Extracted page text data:
□ □ □ □ □
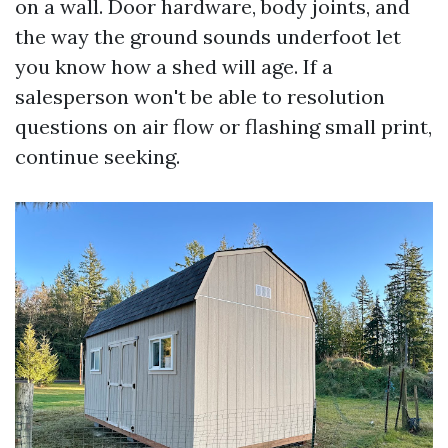
on a wall. Door hardware, body joints, and
the way the ground sounds underfoot let
you know how a shed will age. If a
salesperson won't be able to resolution
questions on air flow or flashing small print,
continue seeking.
□ □ □ □ □
• **Task directions**: This calls for each record above to be set down exactly, with the images skipped.

• **Solution**:
on a wall. Door hardware, body joints, and
the way the ground sounds underfoot let
you know how a shed will age. If a
salesperson won't be able to resolution
questions on air flow or flashing small print,
continue seeking.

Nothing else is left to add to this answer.